Certain breeds of dogs are considered to be long-livers, but Craig and Karen Ames’s 17-year old yellow Labrador, Tatter, has surpassed the average life span of this breed of dog by at least four years. In human years, Tatter is about 70 years old. He may be getting up there in age, but his owners say he is doing well for his age.
Duane Colmey, Tatter’s veterinarian, revealed that other dogs have reached the age of seventeen, but admits that it is rare for most dogs to reach that age. Craig and Karen Ames believe that love, care and happiness are the reasons why Tatter is enjoying a long life.

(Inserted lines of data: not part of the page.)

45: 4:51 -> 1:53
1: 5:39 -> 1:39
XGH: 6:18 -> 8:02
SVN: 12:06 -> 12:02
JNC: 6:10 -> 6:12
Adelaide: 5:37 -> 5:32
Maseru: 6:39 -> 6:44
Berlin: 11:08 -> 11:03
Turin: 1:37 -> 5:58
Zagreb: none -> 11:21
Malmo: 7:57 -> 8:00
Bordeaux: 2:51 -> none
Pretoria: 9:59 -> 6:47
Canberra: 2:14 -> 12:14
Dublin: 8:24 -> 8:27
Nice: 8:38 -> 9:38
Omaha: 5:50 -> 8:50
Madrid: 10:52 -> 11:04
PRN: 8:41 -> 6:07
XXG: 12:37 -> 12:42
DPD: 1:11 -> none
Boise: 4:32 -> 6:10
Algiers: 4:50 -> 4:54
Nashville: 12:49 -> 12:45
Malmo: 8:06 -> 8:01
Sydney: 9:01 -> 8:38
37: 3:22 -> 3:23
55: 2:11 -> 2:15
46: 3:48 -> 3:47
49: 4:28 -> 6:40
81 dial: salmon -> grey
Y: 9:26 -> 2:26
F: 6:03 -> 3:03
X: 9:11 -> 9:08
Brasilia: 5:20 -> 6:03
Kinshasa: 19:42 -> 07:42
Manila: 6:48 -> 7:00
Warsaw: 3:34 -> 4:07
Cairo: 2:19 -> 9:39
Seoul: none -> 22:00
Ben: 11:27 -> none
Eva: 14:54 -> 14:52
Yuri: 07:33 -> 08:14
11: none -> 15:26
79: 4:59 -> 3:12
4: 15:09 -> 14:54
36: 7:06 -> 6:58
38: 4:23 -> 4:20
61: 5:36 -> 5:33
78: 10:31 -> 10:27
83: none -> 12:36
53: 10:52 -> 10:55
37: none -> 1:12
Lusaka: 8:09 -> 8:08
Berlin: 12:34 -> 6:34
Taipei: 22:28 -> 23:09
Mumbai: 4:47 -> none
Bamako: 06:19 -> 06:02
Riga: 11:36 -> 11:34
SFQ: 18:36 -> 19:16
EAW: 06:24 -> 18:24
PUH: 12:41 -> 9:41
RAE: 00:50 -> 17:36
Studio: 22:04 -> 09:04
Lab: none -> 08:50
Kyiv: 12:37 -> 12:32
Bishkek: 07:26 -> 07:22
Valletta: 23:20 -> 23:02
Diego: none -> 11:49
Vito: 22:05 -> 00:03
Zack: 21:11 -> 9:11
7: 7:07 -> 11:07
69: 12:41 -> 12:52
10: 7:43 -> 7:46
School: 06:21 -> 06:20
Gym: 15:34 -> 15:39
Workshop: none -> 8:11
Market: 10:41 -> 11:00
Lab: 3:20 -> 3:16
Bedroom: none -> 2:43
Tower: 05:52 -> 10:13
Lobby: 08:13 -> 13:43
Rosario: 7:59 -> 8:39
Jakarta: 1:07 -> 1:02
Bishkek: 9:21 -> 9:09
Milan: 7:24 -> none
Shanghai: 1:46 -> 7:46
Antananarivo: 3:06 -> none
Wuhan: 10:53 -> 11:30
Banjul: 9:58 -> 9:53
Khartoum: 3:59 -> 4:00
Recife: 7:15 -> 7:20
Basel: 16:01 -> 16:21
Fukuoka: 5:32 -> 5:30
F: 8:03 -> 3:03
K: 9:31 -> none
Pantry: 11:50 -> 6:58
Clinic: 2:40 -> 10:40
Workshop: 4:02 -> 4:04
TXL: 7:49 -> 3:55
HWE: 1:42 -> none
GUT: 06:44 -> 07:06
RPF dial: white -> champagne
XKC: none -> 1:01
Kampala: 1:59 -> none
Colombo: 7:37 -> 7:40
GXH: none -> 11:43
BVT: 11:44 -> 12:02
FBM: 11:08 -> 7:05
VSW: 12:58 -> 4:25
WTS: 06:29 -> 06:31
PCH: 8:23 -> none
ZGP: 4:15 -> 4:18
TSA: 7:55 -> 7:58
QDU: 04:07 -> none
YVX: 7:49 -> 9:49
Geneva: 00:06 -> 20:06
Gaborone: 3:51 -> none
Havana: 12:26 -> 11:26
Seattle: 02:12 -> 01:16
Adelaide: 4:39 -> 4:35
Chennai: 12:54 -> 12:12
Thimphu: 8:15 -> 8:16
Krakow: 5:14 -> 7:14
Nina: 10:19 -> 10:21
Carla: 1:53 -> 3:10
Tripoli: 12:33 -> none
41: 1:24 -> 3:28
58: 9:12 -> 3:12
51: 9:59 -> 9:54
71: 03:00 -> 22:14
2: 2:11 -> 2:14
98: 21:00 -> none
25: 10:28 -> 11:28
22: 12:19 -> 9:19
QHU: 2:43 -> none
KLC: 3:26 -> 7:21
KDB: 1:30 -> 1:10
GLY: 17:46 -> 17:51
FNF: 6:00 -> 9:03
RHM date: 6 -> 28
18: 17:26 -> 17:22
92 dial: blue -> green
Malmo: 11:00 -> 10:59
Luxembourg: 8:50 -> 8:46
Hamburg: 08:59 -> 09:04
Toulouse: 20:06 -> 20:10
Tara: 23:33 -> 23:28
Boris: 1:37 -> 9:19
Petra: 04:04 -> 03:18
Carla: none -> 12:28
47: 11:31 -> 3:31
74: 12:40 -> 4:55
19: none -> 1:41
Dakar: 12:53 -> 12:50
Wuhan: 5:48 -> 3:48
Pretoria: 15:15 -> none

In addition, they feel that it is the elk meat that they add to his dry food on occasion that is keeping their beloved dog alive and well.
Colmey agrees that Tatter’s well-balanced diet is an important factor to his longevity as well as the nutritional value of the elk meat. Elk meat is naturally low in fat and does not contain many additives. Moreover, wild game does not have any growth hormones or antibiotics. Colmey also believes that exercise, taking preventative care measures and maintaining a proper diet and weight contributes to a dog living a long and healthy life. In addition, Colmey thinks it is Tatter’s genes that have also contributed to him living a longer life.
Although Tatter is living a long and healthy life, he did have a heart issue late last year and became extremely ill. Karen and Craig did not think that Tatter was going to pull through his first health scare. Luckily, Colmey prescribed heart medication that made him much better.
These days, Tatter is still recovering from being ill last year and spends the better part of the day lounging around the house. His favorite place to rest is in the hallway by the back door. Karen says, it is the one place in the home where Tatter feels most comfortable. Plus, he doesn’t get around that well because he is mostly blind due to old age.
Craig and Karen are happy that they have had Tatter around for so many years, but are prepared for when he will no longer be with them. Karen and Craig have decided against having Tatter cremated. His final resting place will be on their property in a mausoleum located on a grassy hill behind their home. Tillie, Tatter’s sister, died in December and is buried there. According to the Ames, Tatter will join his sister when he passes away.